Gli attacchi di Business Email Compromise prevedono una serie di passaggi calcolati per manipolare i dipendenti. Ecco come si svolge un tipico attacco BEC:

  1. Ricognizione: Gli aggressori studiano le informazioni pubbliche dell’azienda, compresi i ruoli del personale, le gerarchie e i partner commerciali comuni, per ottenere o falsificare i numeri di conto per le transazioni fraudolente.
  2. Impostazione di impersonificazione: Utilizzando e-mail di phishing o false pagine di login, gli aggressori possono ottenere l’accesso all’account e-mail di un dipendente o creare account falsi per imitare quelli legittimi.
  3. Esecuzione dell’attacco:
    • Spoofing o impersonificazione: Gli aggressori inviano messaggi che sembrano provenire da una figura fidata, come un dirigente aziendale, un cliente o un avvocato.
    • Richiesta di azioni urgenti: Queste e-mail hanno spesso un tono urgente e chiedono pagamenti immediati, bonifici o informazioni sensibili.

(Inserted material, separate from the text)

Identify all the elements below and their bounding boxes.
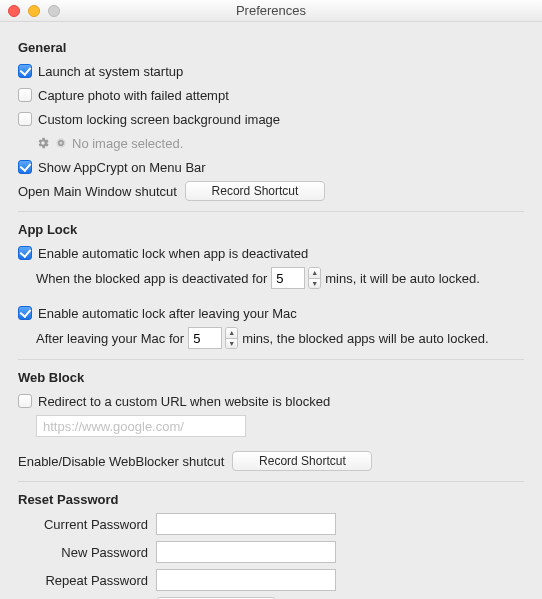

Un metodo comune utilizzato negli attacchi BEC è l’email spoofing, in cui gli aggressori inviano email che sembrano provenire da un account email affidabile. Il phishing e il malware vengono utilizzati anche per accedere alle credenziali di accesso dei dipendenti, garantendo agli aggressori l’accesso continuo alle comunicazioni interne dell’azienda.


Tipi di attacchi BEC

Esistono diversi tipi di attacchi BEC, ognuno dei quali mira a diversi punti deboli nella struttura di un’azienda:

  1. Frode CEO. Nella frode CEO, gli aggressori impersonano un dirigente di alto livello, come l’amministratore delegato o il direttore finanziario. Inviano email urgenti ai dipendenti, spesso addetti alla finanza o alla contabilità, chiedendo un trasferimento immediato di fondi.
  2. Compromissione dell’account. In questo caso, gli aggressori ottengono l’accesso all’account e-mail aziendale di un dipendente. Utilizzano questo accesso per richiedere pagamenti o dati sensibili ad altre persone all’interno dell’azienda o ai clienti, fingendosi un collega fidato.
  3. Truffe delle fatture. Gli aggressori inviano fatture false, spesso spacciandosi per fornitori o partner commerciali. Queste fatture fanno parte di uno schema di fatture false, che sembrano autentiche con il marchio dell’azienda e i dettagli di pagamento, inducendo i team finanziari a trasferire il denaro su conti bancari fraudolenti.
  4. Impersonificazione di avvocati. Gli aggressori si fingono rappresentanti legali, di solito in periodi di attività finanziarie critiche come fusioni o acquisizioni. Gli aggressori creano un senso di urgenza facendo riferimento a conseguenze legali se il dipendente non rispetta la richiesta.
  5. Furto di dati. A volte, gli attacchi di Business Email Compromise si concentrano sul furto di informazioni piuttosto che di denaro. Gli aggressori possono richiedere dati sensibili sulle risorse umane, come i codici fiscali o le informazioni sulle buste paga, o altre informazioni di identificazione personale, che possono poi essere utilizzate per il furto di identità o per attacchi futuri.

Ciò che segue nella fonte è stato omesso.